:: Records ::

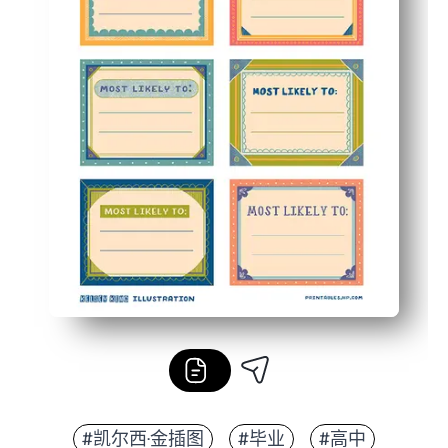
Cookie 设置
接受所有 Cookie
#凯尔西·金插图
#毕业
#高中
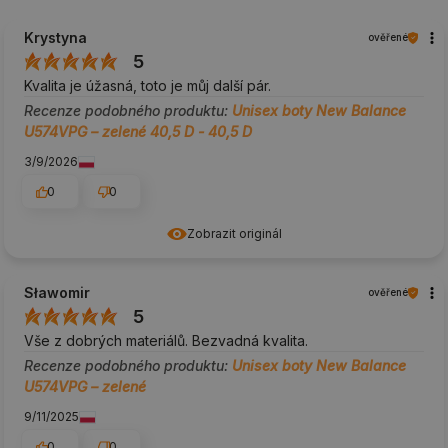
Krystyna
ověřené
5
Kvalita je úžasná, toto je můj další pár.
Recenze podobného produktu:
Unisex boty New Balance
U574VPG – zelené 40,5 D - 40,5 D
3/9/2026
0
0
Zobrazit originál
Sławomir
ověřené
5
Vše z dobrých materiálů. Bezvadná kvalita.
Recenze podobného produktu:
Unisex boty New Balance
U574VPG – zelené
9/11/2025
0
0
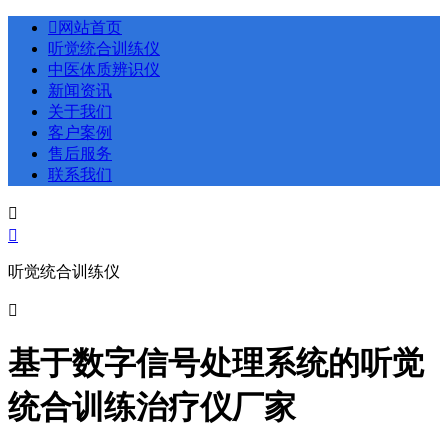

网站首页
听觉统合训练仪
中医体质辨识仪
新闻资讯
关于我们
客户案例
售后服务
联系我们


听觉统合训练仪

基于数字信号处理系统的听觉
统合训练治疗仪厂家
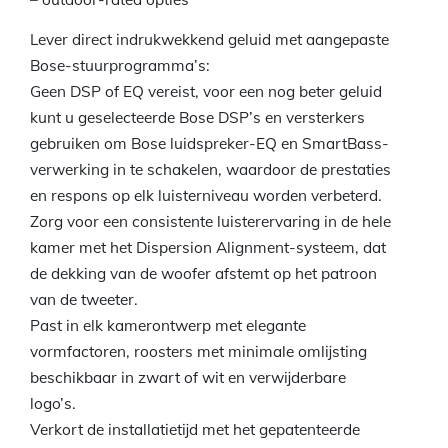
Lever direct indrukwekkend geluid met aangepaste
Bose-stuurprogramma’s:
Geen DSP of EQ vereist, voor een nog beter geluid
kunt u geselecteerde Bose DSP’s en versterkers
gebruiken om Bose luidspreker-EQ en SmartBass-
verwerking in te schakelen, waardoor de prestaties
en respons op elk luisterniveau worden verbeterd.
Zorg voor een consistente luisterervaring in de hele
kamer met het Dispersion Alignment-systeem, dat
de dekking van de woofer afstemt op het patroon
van de tweeter.
Past in elk kamerontwerp met elegante
vormfactoren, roosters met minimale omlijsting
beschikbaar in zwart of wit en verwijderbare
logo’s.
Verkort de installatietijd met het gepatenteerde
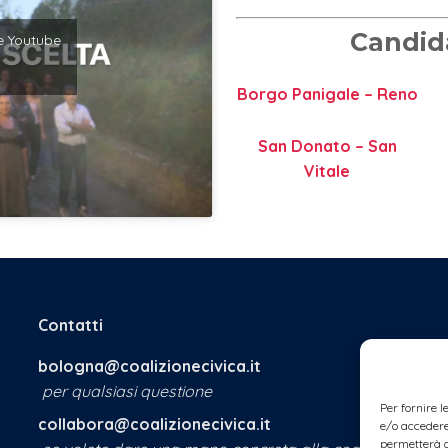
Candida
are Youtube
Borgo Panigale – Reno
San Donato – San
Vitale
Contatti
bologna@coalizionecivica.it
per qualsiasi questione
Per fornire 
collabora@coalizionecivica.it
e/o accedere 
permetterà d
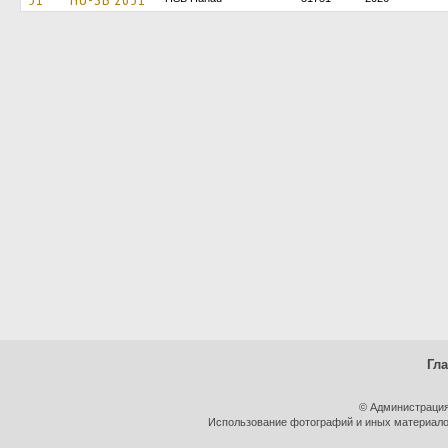
Гл
© Администрация
Использование фотографий и иных материалов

:::

**Task details:** Go through the entries and copy each line holding the string "coalizionecivica".

**Result of this exercise:**
bologna@coalizionecivica.it
collabora@coalizionecivica.it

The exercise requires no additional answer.